Few soils do not benefit from the application of lime. Just be sure the washing is off the clothes line, that you have some nice bright orange hazard cones for the main road, and that your neighbours contribute something for the calcium applied to their property as well. Yeah right.
Lime, in the form of stone, is the fifth most abundant element in the world's crust and limestone/chalk forms 20% of the world's sedimentary rock, while records of burning the stone to make quicklime date back to the fourth millenium BC when it was used as a building material.

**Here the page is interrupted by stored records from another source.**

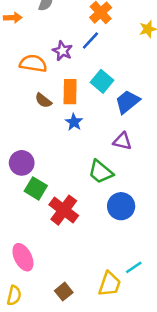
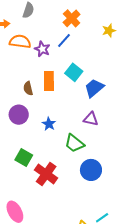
orange semicircle: (33, 64) -> (20, 42), moved
brown semicircle: (43, 100) -> (28, 88), turned 40
blue star: (74, 122) -> (49, 124), moved
purple circle: (22, 163) -> (19, 115), moved

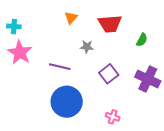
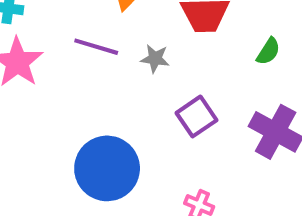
purple line: (60, 67) -> (96, 47), moved

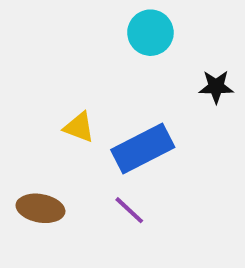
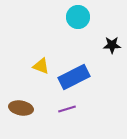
purple line: (129, 210) -> (67, 109), turned -60

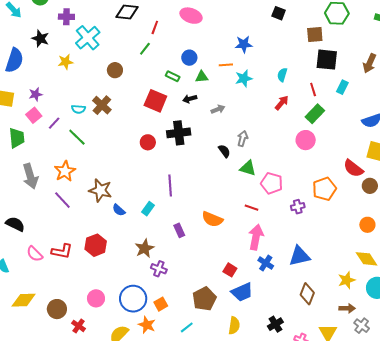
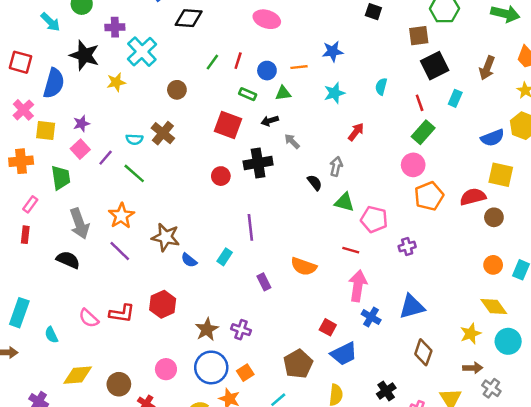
red line: (155, 27) -> (238, 61), moved
black star: (40, 39) -> (84, 55), size x1.4
black square: (327, 60) -> (435, 66), turned -30
orange line: (226, 65) -> (299, 67), moved
red arrow: (282, 103) -> (356, 132), moved
gray arrow: (218, 109) -> (292, 141), moved, turned -112
red semicircle: (353, 168) -> (473, 197), turned 130
orange pentagon: (324, 189) -> (429, 196), moved
black semicircle: (15, 224) -> (68, 260), moved
brown star: (145, 248) -> (207, 329), moved

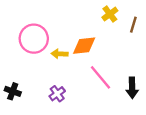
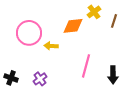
orange diamond: (84, 46) -> (73, 26), moved
pink line: (101, 77) -> (86, 66), turned 55
purple cross: (57, 94) -> (40, 79), moved

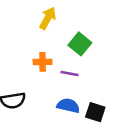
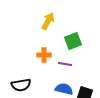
green square: (80, 44) -> (73, 41), turned 30

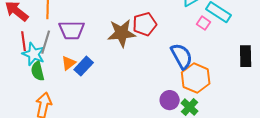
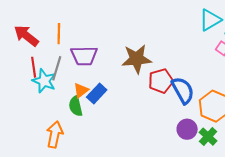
red pentagon: (145, 24) -> (161, 81), moved
blue semicircle: (182, 56) -> (183, 90), moved
green semicircle: (38, 71) -> (76, 106), moved

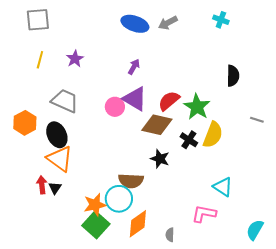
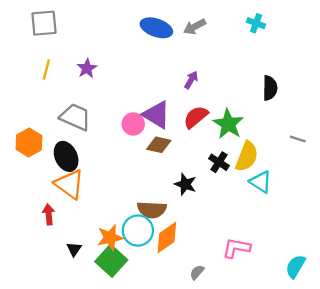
purple arrow: (134, 67) -> (191, 80), moved
brown diamond: (157, 125) -> (159, 145), moved, size x0.7
cyan triangle: (223, 187) -> (261, 182), moved
black triangle: (55, 188) -> (74, 249), moved
orange diamond: (138, 224) -> (167, 237), moved
gray semicircle: (170, 235) -> (197, 272), turned 40

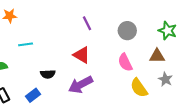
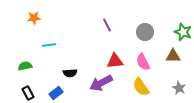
red triangle: (82, 55) -> (115, 61), moved, turned -36
gray star: (165, 79) -> (179, 88), moved
yellow semicircle: (139, 88) -> (141, 87), moved

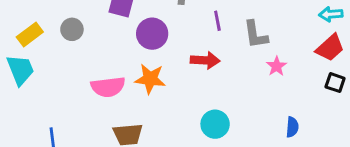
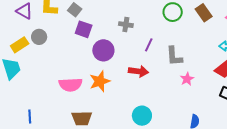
purple line: (217, 21) -> (149, 45), turned 32
gray circle: (72, 29) -> (39, 37), moved
orange star: (150, 79) -> (100, 81), turned -30

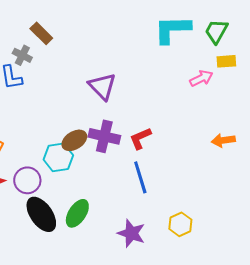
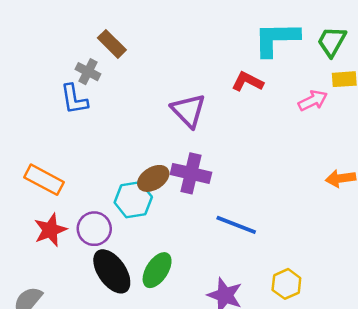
red L-shape: (140, 138) -> (248, 82), moved, turned 50
blue line: (140, 177) -> (236, 225), turned -52

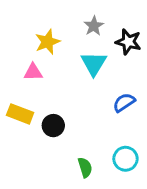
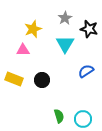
black circle: (53, 126) -> (42, 80), moved
cyan circle: (125, 159) -> (83, 119), moved

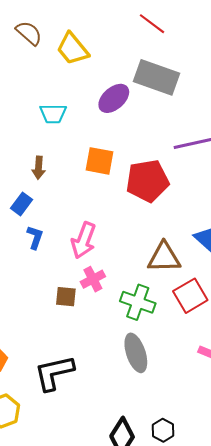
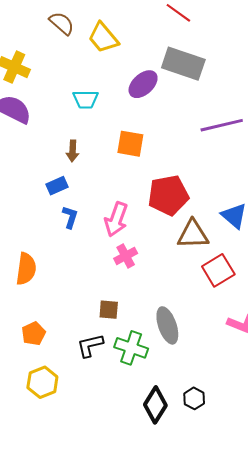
red pentagon: (147, 181) -> (168, 195), moved
blue rectangle: (22, 204) -> (57, 186), turned 30
brown square: (66, 297) -> (109, 310), moved
green cross: (138, 302) -> (131, 348), moved
black L-shape: (54, 373) -> (90, 345), size x0.7

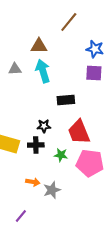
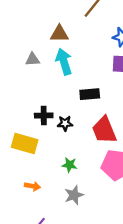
black cross: (36, 145) -> (44, 115), moved
green star: (61, 155) -> (70, 165), moved
orange arrow: (33, 182) -> (33, 186), moved

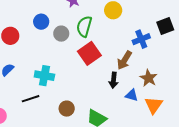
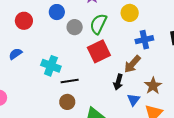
blue cross: (141, 39) -> (144, 40), moved
blue triangle: (132, 95) -> (134, 100), turned 40
black line: (31, 99) -> (70, 81), moved

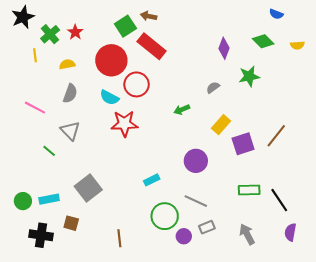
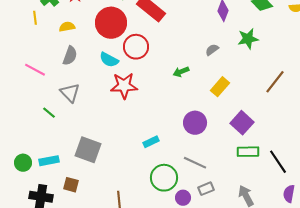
brown line: (276, 136) -> (275, 82), moved
purple square: (243, 144) -> (242, 123), moved, turned -30
gray square: (88, 188) -> (88, 150), turned -32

Described as one of the basic factors of soil fertility, and increasingly seen as an important factor in animal health as well, lime applications have many important effects. The calcium it contains is an essential plant food, it induces the very minute grains of a clay soil to form aggregates making clay soils coarser and thereby improving its texture and promoting drainage and aeration, while in sandy soils it cements the particles together thus giving cohesion. Even more importantly, by neutralising acidity a sour or acid soil becomes sweet, aiding the life of bacteria which break down organic matter making valuable plant nutrients available to plants. Other plant foods, including nitrogen and potash are more freely available where there is adequate lime.
Getting it on the ground is the hard part, and with lime particles larger than 150 microns being of little real value, it's that fine dust cloud blowing over the neighbours fence that is the most readily available to the soil, and therefore the most valuable.
John Barnes from Rural Research Limited and supplier of Nitrosol, the only organically certified blood and bone product available, has teamed up with Peter Lancaster from CRT to produce a new and innovative product to address these issues and get the fine lime on the land where it's intended.
"Vitalime is a unique product," John explains, "no one else has done this before. The lime we are using is soft lime with a high calcium carbonate reading of 95%, it gives us a product that is 100% active."
The special formulation utilises stack dust, a by-product of the Milburn Cement Works in Westport, to bind the product together and provide all the benefits of fine lime yet with the consistency of dolomite. It also has a small potassium and sulphur content.
"It will work quickly and be cost effective because you will get it all on the ground. It has immediately available fines in it, plus a slightly coarser fraction which will give you a longevity."
"And it's not so much the tonnage of lime you put on, but the actual surface area that makes the difference. The pellets break down quickly when they hit the soil and they'll spread. The trick was to develop something that would be hardy enough to hold together while you spread it, but soft enough to break down quickly."
"What we are trying to do here is give the farmer all the product he's already paid for, not some of it." John says.
"Getting a good response from the pasture will give better animal weights, and both Peter and I are driven by production. It's the dollars at the end of the day in the back pocket that's going to count. We are liming for today, not tomorrow."